Task item — Return only the count of lines in the listing below where the word "увечья" appears.

Data extracts —
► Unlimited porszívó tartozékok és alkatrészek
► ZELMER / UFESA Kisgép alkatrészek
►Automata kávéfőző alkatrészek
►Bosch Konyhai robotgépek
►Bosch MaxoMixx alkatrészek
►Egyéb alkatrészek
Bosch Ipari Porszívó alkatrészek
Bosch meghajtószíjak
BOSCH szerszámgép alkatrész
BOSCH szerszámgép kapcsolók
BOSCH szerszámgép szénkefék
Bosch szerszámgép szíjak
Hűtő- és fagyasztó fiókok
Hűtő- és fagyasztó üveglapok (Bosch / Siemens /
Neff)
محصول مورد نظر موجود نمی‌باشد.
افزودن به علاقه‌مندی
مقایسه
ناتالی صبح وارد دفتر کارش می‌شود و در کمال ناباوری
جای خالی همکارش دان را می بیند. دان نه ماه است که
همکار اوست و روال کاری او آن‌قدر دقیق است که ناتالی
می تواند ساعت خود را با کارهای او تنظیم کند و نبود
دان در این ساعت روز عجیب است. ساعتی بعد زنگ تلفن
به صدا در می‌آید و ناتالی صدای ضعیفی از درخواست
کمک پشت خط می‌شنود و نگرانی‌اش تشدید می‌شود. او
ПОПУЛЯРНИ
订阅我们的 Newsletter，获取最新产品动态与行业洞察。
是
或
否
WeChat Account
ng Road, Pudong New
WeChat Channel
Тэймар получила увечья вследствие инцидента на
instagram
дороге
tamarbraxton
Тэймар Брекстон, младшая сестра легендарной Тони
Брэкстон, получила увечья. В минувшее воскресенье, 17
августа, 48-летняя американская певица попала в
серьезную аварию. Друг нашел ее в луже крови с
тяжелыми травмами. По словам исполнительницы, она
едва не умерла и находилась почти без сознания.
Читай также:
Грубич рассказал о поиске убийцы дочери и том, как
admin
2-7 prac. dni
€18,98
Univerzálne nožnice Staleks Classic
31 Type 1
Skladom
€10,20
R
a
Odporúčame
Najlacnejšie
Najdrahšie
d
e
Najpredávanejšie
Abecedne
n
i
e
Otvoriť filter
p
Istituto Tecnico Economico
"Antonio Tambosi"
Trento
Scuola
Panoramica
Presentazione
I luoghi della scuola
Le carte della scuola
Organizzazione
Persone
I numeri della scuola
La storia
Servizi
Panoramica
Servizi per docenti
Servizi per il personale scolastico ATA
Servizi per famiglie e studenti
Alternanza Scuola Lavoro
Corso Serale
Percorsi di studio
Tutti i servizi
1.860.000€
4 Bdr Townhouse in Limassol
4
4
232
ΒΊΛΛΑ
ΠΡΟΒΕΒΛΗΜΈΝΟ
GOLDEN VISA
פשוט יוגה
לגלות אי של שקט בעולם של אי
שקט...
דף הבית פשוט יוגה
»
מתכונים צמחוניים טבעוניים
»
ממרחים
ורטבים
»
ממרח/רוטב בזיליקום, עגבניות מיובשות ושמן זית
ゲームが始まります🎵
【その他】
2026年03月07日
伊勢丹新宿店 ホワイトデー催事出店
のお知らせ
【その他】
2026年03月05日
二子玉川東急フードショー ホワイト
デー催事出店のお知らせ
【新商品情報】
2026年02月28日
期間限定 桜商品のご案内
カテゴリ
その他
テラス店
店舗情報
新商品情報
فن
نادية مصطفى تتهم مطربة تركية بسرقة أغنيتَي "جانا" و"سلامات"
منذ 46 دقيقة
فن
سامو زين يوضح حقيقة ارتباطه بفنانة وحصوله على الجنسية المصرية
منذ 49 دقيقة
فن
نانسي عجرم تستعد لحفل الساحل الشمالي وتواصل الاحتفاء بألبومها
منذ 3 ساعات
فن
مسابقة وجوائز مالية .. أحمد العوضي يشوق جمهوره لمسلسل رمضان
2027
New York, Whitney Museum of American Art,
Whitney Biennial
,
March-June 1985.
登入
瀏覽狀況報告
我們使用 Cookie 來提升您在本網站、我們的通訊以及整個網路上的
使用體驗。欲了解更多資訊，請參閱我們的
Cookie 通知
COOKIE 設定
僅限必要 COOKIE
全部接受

Written solution — 2